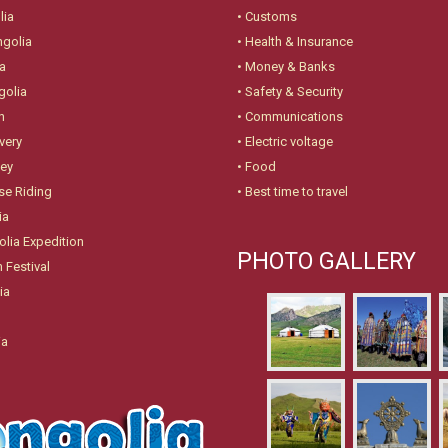
lia
•
Customs
ngolia
•
Health & Insurance
a
•
Money & Banks
golia
•
Safety & Security
n
•
Communications
very
•
Electric voltage
ney
•
Food
se Riding
•
Best time to travel
ia
lia Expedition
PHOTO GALLERY
 Festival
ia
ia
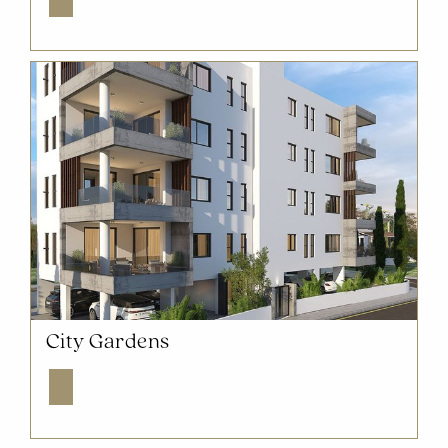
NOW SOLD OUT
City Gardens
Explore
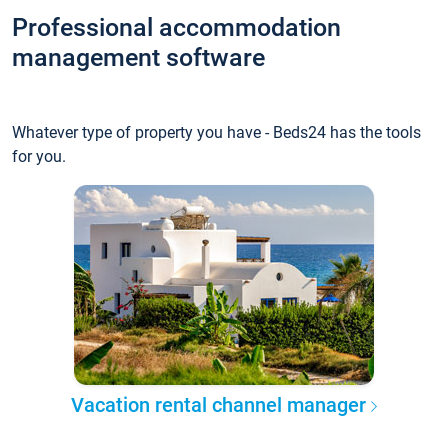
Professional accommodation
management software
Whatever type of property you have - Beds24 has the tools
for you.
Vacation rental channel manager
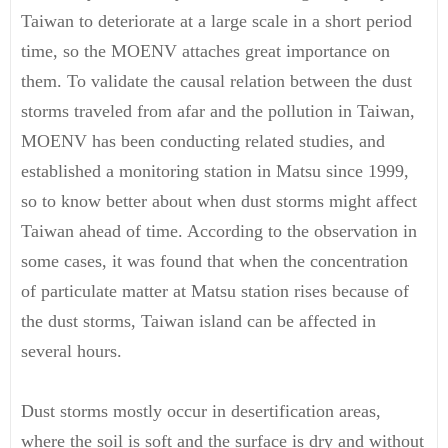
Taiwan to deteriorate at a large scale in a short period
time, so the MOENV attaches great importance on
them. To validate the causal relation between the dust
storms traveled from afar and the pollution in Taiwan,
MOENV has been conducting related studies, and
established a monitoring station in Matsu since 1999,
so to know better about when dust storms might affect
Taiwan ahead of time. According to the observation in
some cases, it was found that when the concentration
of particulate matter at Matsu station rises because of
the dust storms, Taiwan island can be affected in
several hours.
Dust storms mostly occur in desertification areas,
where the soil is soft and the surface is dry and without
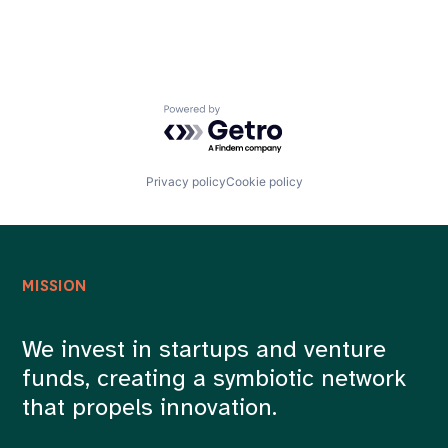
Powered by Getro.com
Privacy policy
Cookie policy
MISSION
We invest in startups and venture
funds, creating a symbiotic network
that propels innovation.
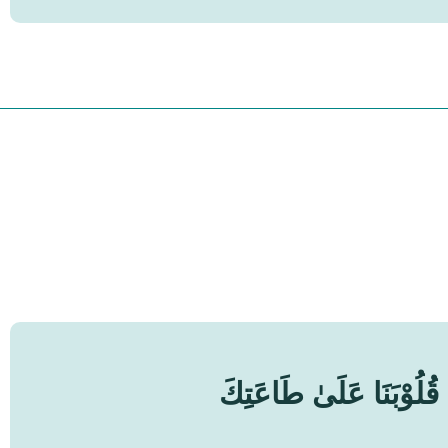
اَللّٰهُمَّ مُصَرِّفَ الْقُل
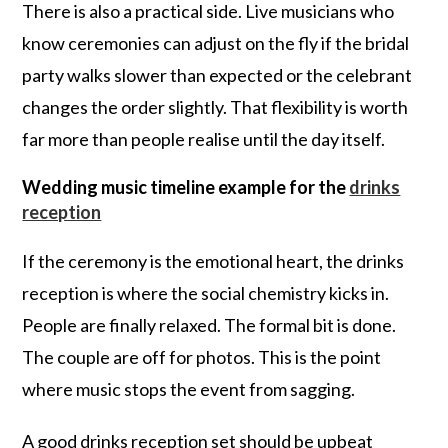
There is also a practical side. Live musicians who
know ceremonies can adjust on the fly if the bridal
party walks slower than expected or the celebrant
changes the order slightly. That flexibility is worth
far more than people realise until the day itself.
Wedding music timeline example for the
drinks
reception
If the ceremony is the emotional heart, the drinks
reception is where the social chemistry kicks in.
People are finally relaxed. The formal bit is done.
The couple are off for photos. This is the point
where music stops the event from sagging.
A good drinks reception set should be upbeat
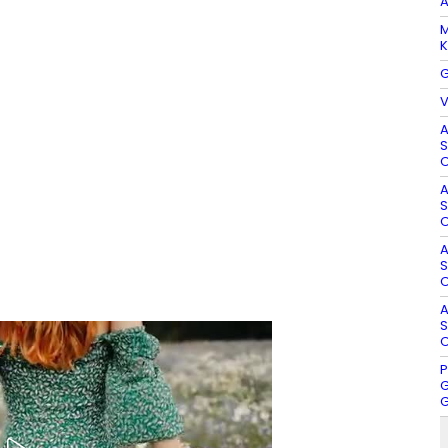
A
M
K
G
V
A
S
O
A
S
O
A
S
O
A
S
O
P
G
G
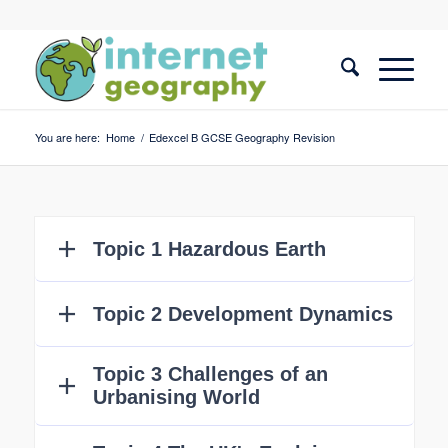
You are here:
Home
/
Edexcel B GCSE Geography Revision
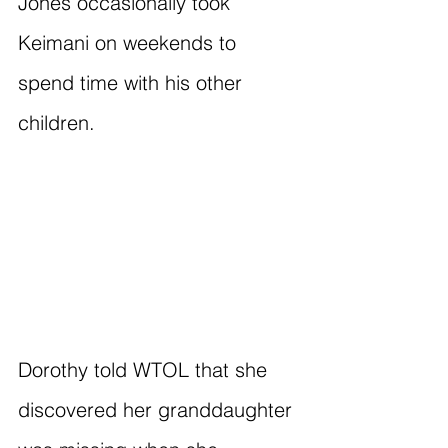
Jones occasionally took 
Keimani on weekends to 
spend time with his other 
children.
Dorothy told WTOL that she 
discovered her granddaughter 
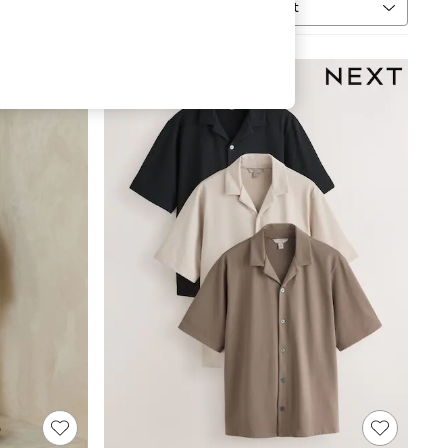
Sort
MORE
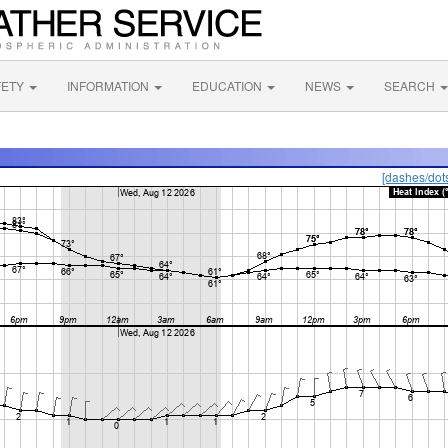
FETY
INFORMATION
EDUCATION
NEWS
SEARCH
[dashes/dot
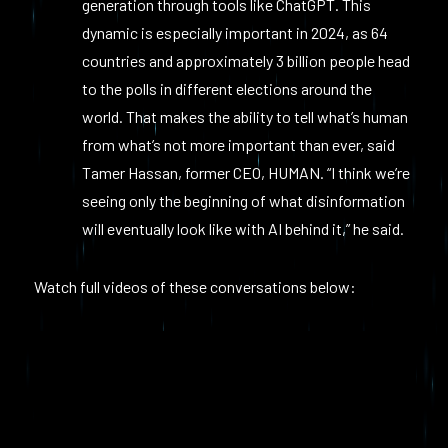
generation through tools like ChatGPT. This
dynamic is especially important in 2024, as 64
countries and approximately 3 billion people head
to the polls in different elections around the
world. That makes the ability to tell what’s human
from what’s not more important than ever, said
Tamer Hassan, former CEO, HUMAN. “I think we’re
seeing only the beginning of what disinformation
will eventually look like with AI behind it,” he said.
Watch full videos of these conversations below:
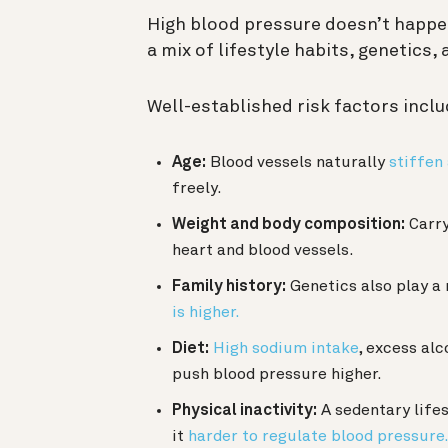
High blood pressure doesn’t happen
a mix of lifestyle habits, genetics,
Well-established risk factors inclu
Age:
Blood vessels naturally
stiffen
freely.
Weight and body composition:
Carry
heart and blood vessels.
Family history:
Genetics also play a 
is higher.
Diet:
High sodium intake
, excess alc
push blood pressure higher.
Physical inactivity:
A sedentary life
it
harder to regulate blood pressure.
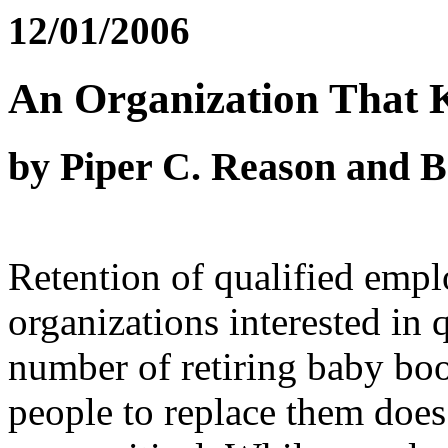
12/01/2006
An Organization That 
by Piper C. Reason and 
Retention of qualified empl
organizations interested in 
number of retiring baby bo
people to replace them does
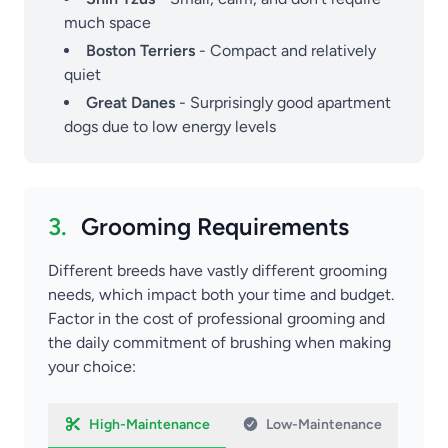
much space
Boston Terriers
- Compact and relatively
quiet
Great Danes
- Surprisingly good apartment
dogs due to low energy levels
3.
Grooming Requirements
Different breeds have vastly different grooming
needs, which impact both your time and budget.
Factor in the cost of professional grooming and
the daily commitment of brushing when making
your choice:
High-Maintenance
Low-Maintenance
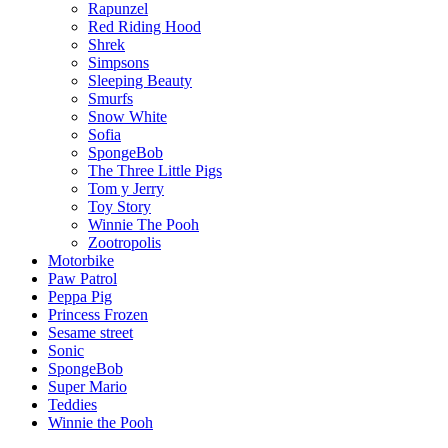
Rapunzel
Red Riding Hood
Shrek
Simpsons
Sleeping Beauty
Smurfs
Snow White
Sofia
SpongeBob
The Three Little Pigs
Tom y Jerry
Toy Story
Winnie The Pooh
Zootropolis
Motorbike
Paw Patrol
Peppa Pig
Princess Frozen
Sesame street
Sonic
SpongeBob
Super Mario
Teddies
Winnie the Pooh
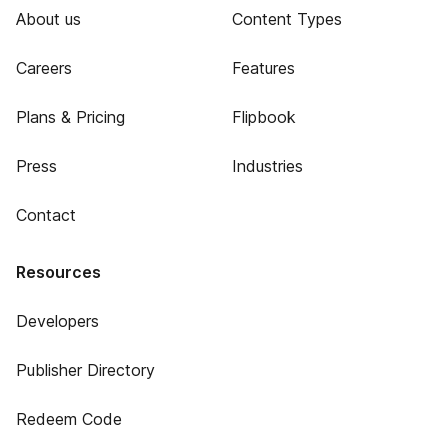
About us
Content Types
Careers
Features
Plans & Pricing
Flipbook
Press
Industries
Contact
Resources
Developers
Publisher Directory
Redeem Code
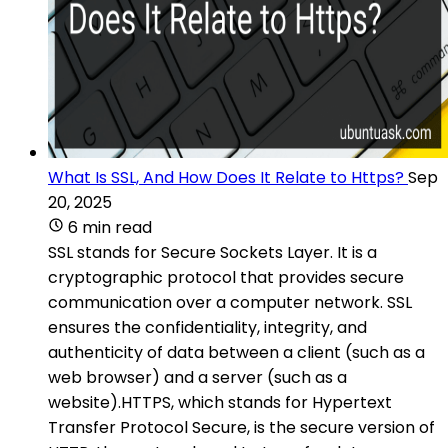
What Is SSL, And How Does It Relate to Https?
Sep
20, 2025
6 min read
SSL stands for Secure Sockets Layer. It is a
cryptographic protocol that provides secure
communication over a computer network. SSL
ensures the confidentiality, integrity, and
authenticity of data between a client (such as a
web browser) and a server (such as a
website).HTTPS, which stands for Hypertext
Transfer Protocol Secure, is the secure version of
******
● **Prompt**
From the first line to the last, copy the listing above exactly, dropping all images.

● **Output**
lia
•
Customs
ngolia
•
Health & Insurance
a
•
Money & Banks
golia
•
Safety & Security
n
•
Communications
very
•
Electric voltage
ney
•
Food
se Riding
•
Best time to travel
ia
lia Expedition
PHOTO GALLERY
 Festival
ia
ia
NOW SOLD OUT
City Gardens
Explore
Professional accommodation
management software
Whatever type of property you have - Beds24 has the tools
for you.
Vacation rental channel manager
Taiwan to deteriorate at a large scale in a short period
time, so the MOENV attaches great importance on
them. To validate the causal relation between the dust
storms traveled from afar and the pollution in Taiwan,
MOENV has been conducting related studies, and
established a monitoring station in Matsu since 1999,
so to know better about when dust storms might affect
Taiwan ahead of time. According to the observation in
some cases, it was found that when the concentration
of particulate matter at Matsu station rises because of
the dust storms, Taiwan island can be affected in
several hours.
Dust storms mostly occur in desertification areas,
where the soil is soft and the surface is dry and without
Powered by Getro.com
Privacy policy
Cookie policy
MISSION
We invest in startups and venture
funds, creating a symbiotic network
that propels innovation.
اَللّٰهُمَّ مُصَرِّفَ الْقُل
There is also a practical side. Live musicians who
know ceremonies can adjust on the fly if the bridal
party walks slower than expected or the celebrant
changes the order slightly. That flexibility is worth
far more than people realise until the day itself.
Wedding music timeline example for the
drinks
reception
If the ceremony is the emotional heart, the drinks
reception is where the social chemistry kicks in.
People are finally relaxed. The formal bit is done.
The couple are off for photos. This is the point
where music stops the event from sagging.
A good drinks reception set should be upbeat
A
M
K
G
V
A
S
O
A
S
O
A
S
O
A
S
O
P
G
G
You are here:
Home
/
Edexcel B GCSE Geography Revision
Jones occasionally took 
Keimani on weekends to 
spend time with his other 
children.
Dorothy told WTOL that she 
discovered her granddaughter 
Sort
MORE
FETY
INFORMATION
EDUCATION
NEWS
SEARCH
[dashes/dot
generation through tools like ChatGPT. This
dynamic is especially important in 2024, as 64
countries and approximately 3 billion people head
to the polls in different elections around the
world. That makes the ability to tell what’s human
from what’s not more important than ever, said
Tamer Hassan, former CEO, HUMAN. “I think we’re
seeing only the beginning of what disinformation
will eventually look like with AI behind it,” he said.
Watch full videos of these conversations below:
High blood pressure doesn’t happen
a mix of lifestyle habits, genetics,
Well-established risk factors inclu
Age:
Blood vessels naturally
stiffen
freely.
Weight and body composition:
Carry
heart and blood vessels.
Family history:
Genetics also play a 
is higher.
Diet:
High sodium intake
, excess alc
push blood pressure higher.
Physical inactivity:
A sedentary life
it
harder to regulate blood pressure.
12/01/2006
An Organization That 
by Piper C. Reason and 
Retention of qualified empl
organizations interested in 
number of retiring baby bo
people to replace them does
much space
Boston Terriers
- Compact and relatively
quiet
Great Danes
- Surprisingly good apartment
dogs due to low energy levels
3.
Grooming Requirements
Different breeds have vastly different grooming
needs, which impact both your time and budget.
Factor in the cost of professional grooming and
the daily commitment of brushing when making
your choice:
High-Maintenance
Low-Maintenance
Rapunzel
Red Riding Hood
Shrek
Simpsons
Sleeping Beauty
Smurfs
Snow White
Sofia
SpongeBob
The Three Little Pigs
Tom y Jerry
Toy Story
Winnie The Pooh
Zootropolis
Motorbike
Paw Patrol
Peppa Pig
Princess Frozen
Sesame street
Sonic
SpongeBob
Super Mario
Teddies
Winnie the Pooh
About us
Content Types
Careers
Features
Plans & Pricing
Flipbook
Press
Industries
Contact
Resources
Developers
Publisher Directory
Redeem Code
What Is SSL, And How Does It Relate to Https?
Sep
20, 2025
6 min read
SSL stands for Secure Sockets Layer. It is a
cryptographic protocol that provides secure
communication over a computer network. SSL
ensures the confidentiality, integrity, and
authenticity of data between a client (such as a
web browser) and a server (such as a
website).HTTPS, which stands for Hypertext
Transfer Protocol Secure, is the secure version of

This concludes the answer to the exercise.